Speaking of bishops not afraid to speak out, Bishop Robert Vasa of Baker, Oregon, has again spoken clearly on the subject of pro-abortion Catholics receiving Communion. In the midst of a column about folks converting to the Faith, he discusses the personal commitment of the Catholic to uphold and live the faith in public and private.
For example, the commitment of Faith entails certain beliefs about the Most Holy Eucharist. The Church teaches that the bread consecrated at Mass really and truly becomes the Body, Blood, Soul and Divinity of our Lord and Savior Jesus Christ. My attestation of faith confirms that I choose, in response to the grace of Faith, to believe this. Once I make this commitment of faith, my own “I believe”, then it is incumbent upon me to live in a way consistent with that profession of belief. It is radically inconsistent to declare on the one hand that I believe the Eucharist is truly our Lord and at the same time to conclude that I owe no special deference or honor to that Eucharistic Lord. The conclusion belies the declaration. If I truly believe then my actions must be consistent with what I profess to believe. My actions must also defend what I believe.

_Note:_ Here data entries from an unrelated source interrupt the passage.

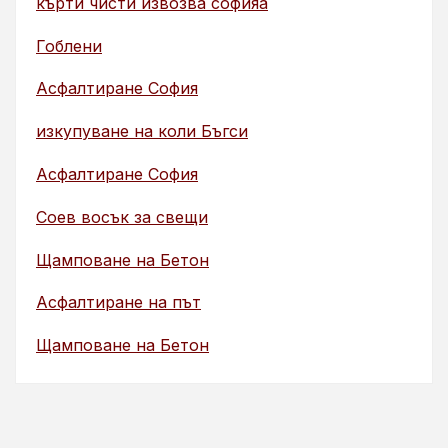
кърти чисти извозва софияа
Гоблени
Асфалтиране София
изкупуване на коли Бъгси
Асфалтиране София
Соев восък за свещи
Щамповане на Бетон
Асфалтиране на път
Щамповане на Бетон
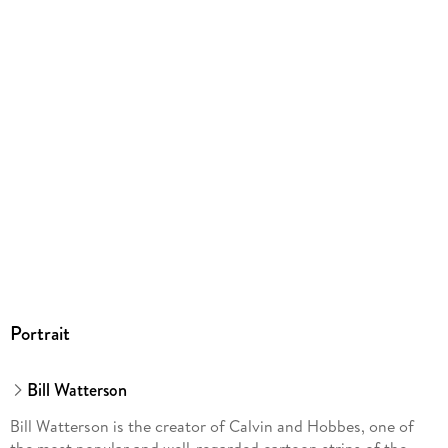
anyone who appreciates humor with a little heart and
philosophy, It's a Magical World is a must-have. Follow Calvin
and Hobbes into fresh snow and see why the last adventure
still feels like the beginning.
Portrait
Bill Watterson
Bill Watterson is the creator of Calvin and Hobbes, one of
the most popular and well-regarded cartoon strips of the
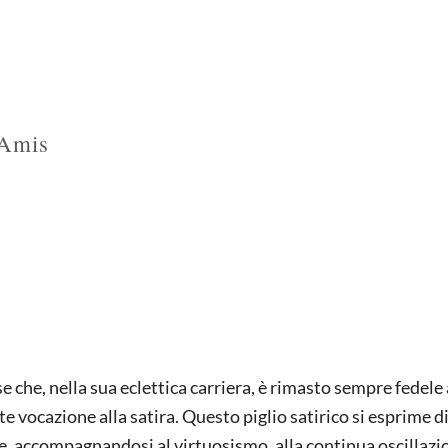
 Amis
 che, nella sua eclettica carriera, è rimasto sempre fedele
e vocazione alla satira. Questo piglio satirico si esprime di
, accompagnandosi al virtuosismo, alla continua oscillazi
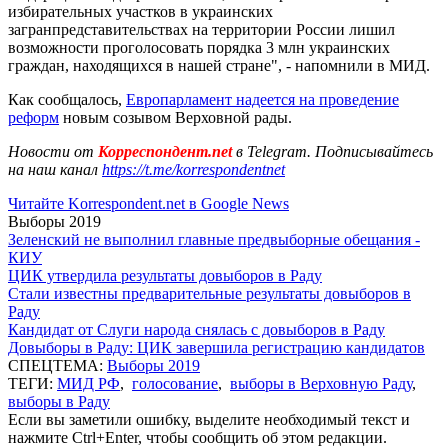
избирательных участков в украинских
загранпредставительствах на территории России лишил
возможности проголосовать порядка 3 млн украинских
граждан, находящихся в нашей стране", - напомнили в МИД.
Как сообщалось,
Европарламент надеется на проведение
реформ
новым созывом Верховной рады.
Новости от
Корреспондент.net
в Telegram. Подписывайтесь
на наш канал
https://t.me/korrespondentnet
Читайте Korrespondent.net в Google News
Выборы 2019
Зеленский не выполнил главные предвыборные обещания -
КИУ
ЦИК утвердила результаты довыборов в Раду
Стали известны предварительные результаты довыборов в
Раду
Кандидат от Слуги народа снялась с довыборов в Раду
Довыборы в Раду: ЦИК завершила регистрацию кандидатов
СПЕЦТЕМА:
Выборы 2019
ТЕГИ:
МИД РФ
,
голосование
,
выборы в Верховную Раду
,
выборы в Раду
Если вы заметили ошибку, выделите необходимый текст и
нажмите Ctrl+Enter, чтобы сообщить об этом редакции.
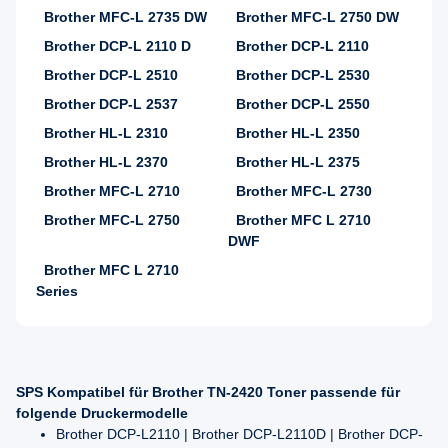
Brother MFC-L 2735 DW
Brother MFC-L 2750 DW
Brother DCP-L 2110 D
Brother DCP-L 2110
Brother DCP-L 2510
Brother DCP-L 2530
Brother DCP-L 2537
Brother DCP-L 2550
Brother HL-L 2310
Brother HL-L 2350
Brother HL-L 2370
Brother HL-L 2375
Brother MFC-L 2710
Brother MFC-L 2730
Brother MFC-L 2750
Brother MFC L 2710
DWF
Brother MFC L 2710
Series
SPS Kompatibel für Brother TN-2420 Toner passende für
folgende Druckermodelle
Brother DCP-L2110 | Brother DCP-L2110D | Brother DCP-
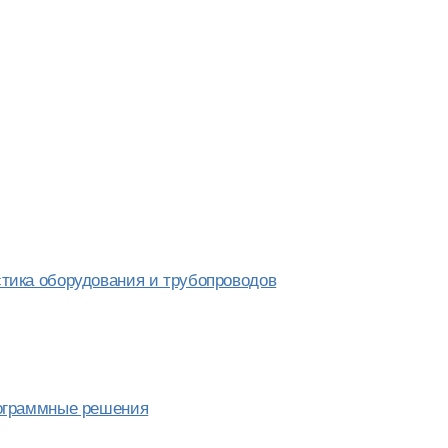
тика оборудования и трубопроводов
рограммные решения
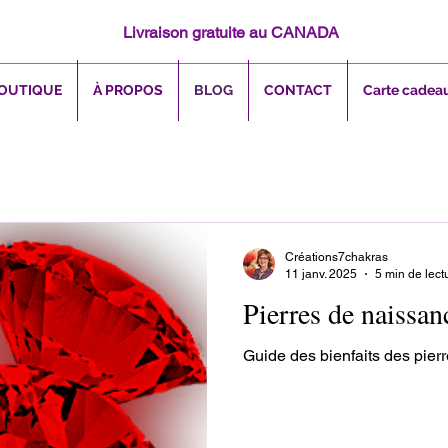
Livraison gratuite au CANADA
OUTIQUE
À PROPOS
BLOG
CONTACT
Carte cadea
Créations7chakras
11 janv. 2025
5 min de lect
Pierres de naissan
Guide des bienfaits des pier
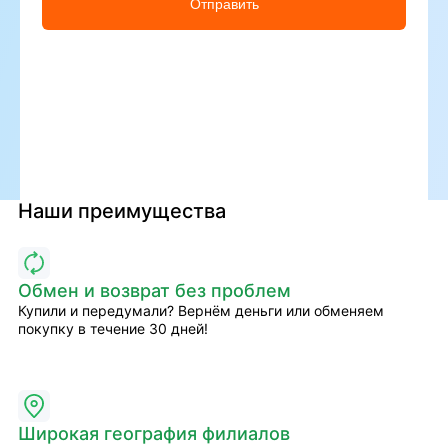
Отправить
Наши преимущества
Обмен и возврат без проблем
Купили и передумали? Вернём деньги или обменяем
покупку в течение 30 дней!
Широкая география филиалов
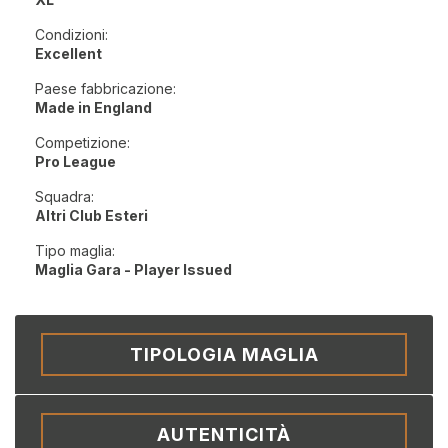
Condizioni:
Excellent
Paese fabbricazione:
Made in England
Competizione:
Pro League
Squadra:
Altri Club Esteri
Tipo maglia:
Maglia Gara - Player Issued
TIPOLOGIA MAGLIA
AUTENTICITÀ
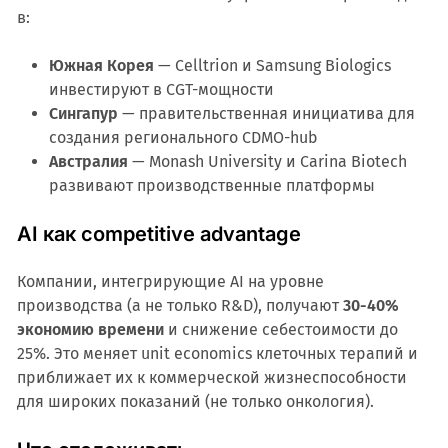
в:
Южная Корея
— Celltrion и Samsung Biologics
инвестируют в CGT-мощности
Сингапур
— правительственная инициатива для
создания регионального CDMO-hub
Австралия
— Monash University и Carina Biotech
развивают производственные платформы
AI как competitive advantage
Компании, интегрирующие AI на уровне
производства (а не только R&D), получают
30-40%
экономию времени
и снижение себестоимости до
25%. Это меняет unit economics клеточных терапий и
приближает их к коммерческой жизнеспособности
для широких показаний (не только онкология).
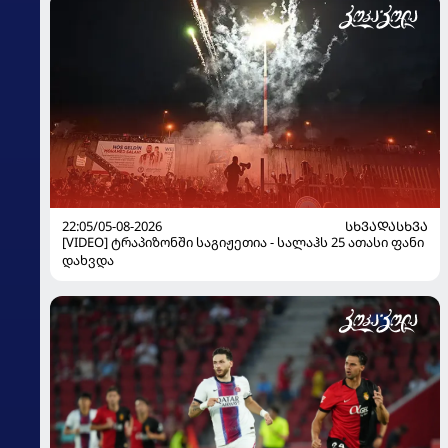
22:05/05-08-2026
ᲡᲮᲕᲐᲓᲐᲡᲮᲕᲐ
[VIDEO] ტრაპიზონში საგიჟეთია - სალაჰს 25 ათასი ფანი
დახვდა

Bishop Vasa then discusses profanation of the Eucharist and those who would say that he has no right to tell someone else that they are not honoring their commitment to the Catholic faith. “It’s just a choice that person makes,” is what he posits them saying. He then goes into a discussion of good choices, bad choices, and the formation of conscience that warrants quoting in full:
Some months ago a prominent Catholic public person [i.e. Nancy Pelosi], described as faithful to the church, was asked if being pro-choice or pro-abortion was an issue which conflicted with the Catholic Faith. Here is what was said: “To me it isn’t even a question. God has given us a free will. We’re all responsible for our actions. If you don’t want an abortion, you don’t believe in it, then don’t have one. But don’t tell somebody else what they can do in terms of honoring their responsibilities.” According to a close relative the choice to have an abortion or not to have an abortion had no moral component whatsoever. “They were just choices.”
It seems to me that there are just choices and there are unjust choices. Choices would be the preference for chocolate ice cream over vanilla ice cream or sherbet instead of ice cream. That is just a choice.

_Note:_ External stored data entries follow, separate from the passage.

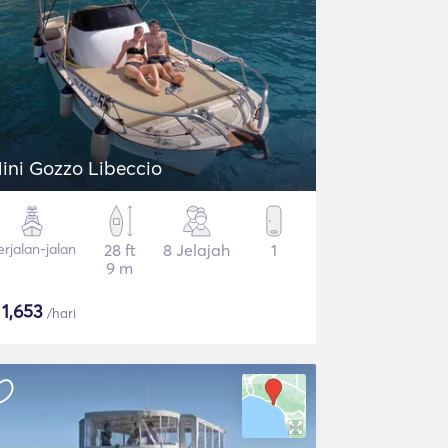
ini Gozzo Libeccio
erjalan-jalan
28 ft
8 Jelajah
1
9 m
$
1,653
/hari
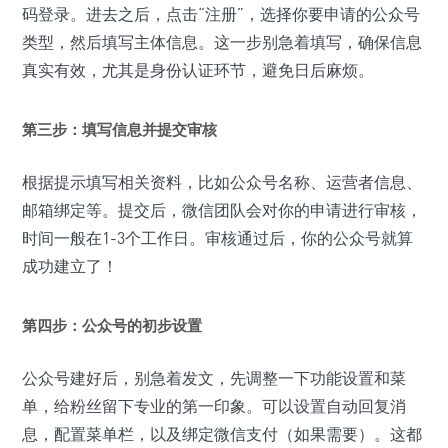
码登录。进去之后，点击“注册”，选择你要申请的公众号
类型，然后填写主体信息。这一步别急着填写，确保信息
真实有效，尤其是身份认证环节，避免日后麻烦。
第三步：填写信息并提交审核
根据提示填写相关资料，比如公众号名称、运营者信息、
邮箱绑定等。提交后，微信团队会对你的申请进行审核，
时间一般在1-3个工作日。审核通过后，你的公众号就算
成功建立了！
第四步：公众号的初步设置
公众号建好后，别急着发文，先调整一下功能设置和菜
单，给粉丝留下专业的第一印象。可以设置自动回复消
息，配置菜单栏，以及绑定微信支付（如果需要）。这都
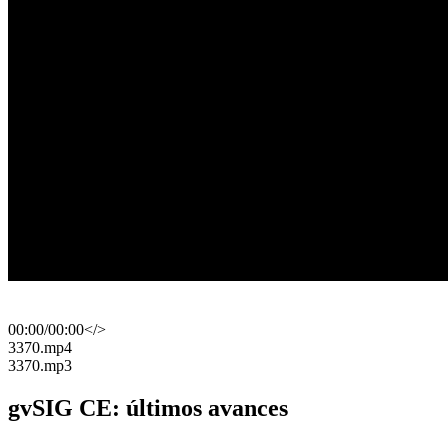
00:00
/
00:00
</>
​3370.mp4
​3370.mp3
gvSIG CE: últimos avances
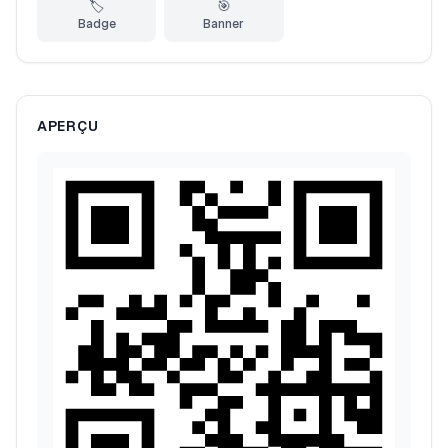
🏷️
🎯
Badge
Banner
APERÇU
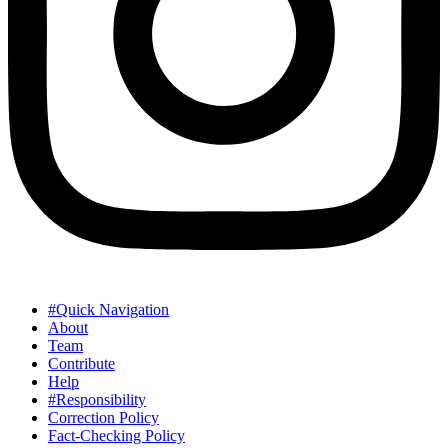
#Quick Navigation
About
Team
Contribute
Help
#Responsibility
Correction Policy
Fact-Checking Policy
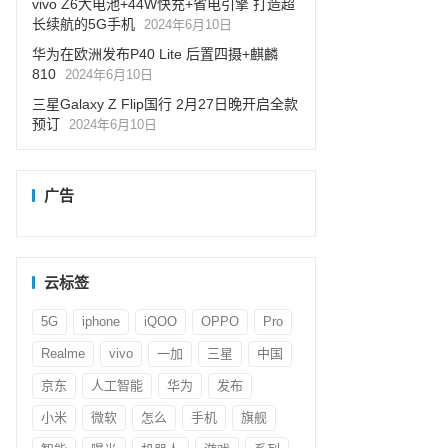
vivo Z6大电池+44W快充+省电引擎 打造超
长续航的5G手机
2024年6月10日
华为在欧洲发布P40 Lite 后置四摄+麒麟
810
2024年6月10日
三星Galaxy Z Flip国行 2月27日晚开启全款
预订
2024年6月10日
广告
云标签
5G
iphone
iQOO
OPPO
Pro
Realme
vivo
一加
三星
中国
京东
人工智能
华为
发布
小米
微软
怎么
手机
旗舰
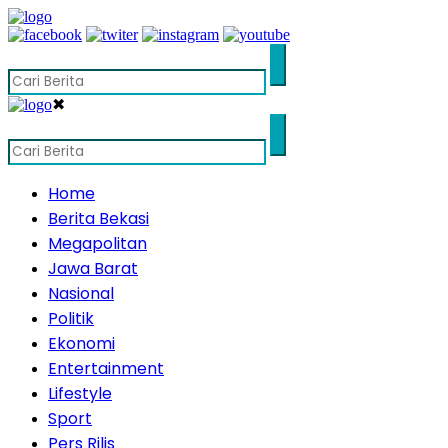
✖
Home
Berita Bekasi
Megapolitan
Jawa Barat
Nasional
Politik
Ekonomi
Entertainment
Lifestyle
Sport
Pers Rilis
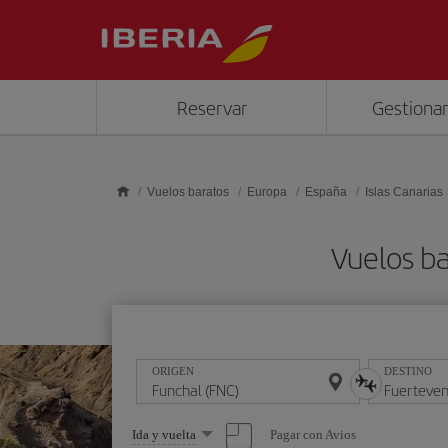
Saltar al contenido principal
Reservar
Gestionar
Vuelos baratos
Europa
España
Islas Canarias
Vuelos ba
ORIGEN
DESTINO
Seleccione
Pagar con Avios
Ida y vuelta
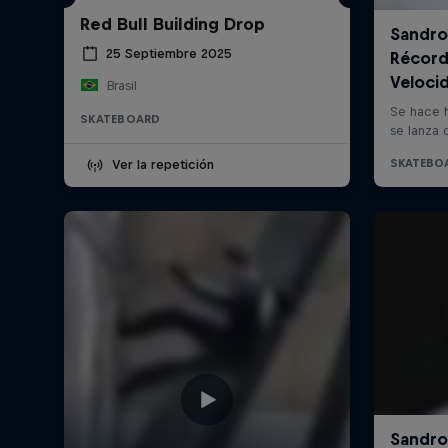
Red Bull Building Drop
25 Septiembre 2025
Brasil
SKATEBOARD
Ver la repetición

A just choice would be to choose to pay a fair and living wage to employees as opposed to simply meeting the mandatory standard of minimum wage laws. An unjust choice would be to choose to terminate the life of another human being. This is not just a choice and it is not a just choice; it is an unjust choice.
Furthermore it is an unjust choice which is diametrically opposed to the clear and consistent teaching of the Catholic Church as well as to the clear and consistent teaching of God Himself in the Ten Commandments. The direct, intentional taking of the life of an innocent human being is inhumane and unjust. It is not just a choice!
It is categorically impossible for the same person to state that he or she believes simultaneously both what the Catholic Church teaches and that abortion is just a choice. What we believe must inform what we do.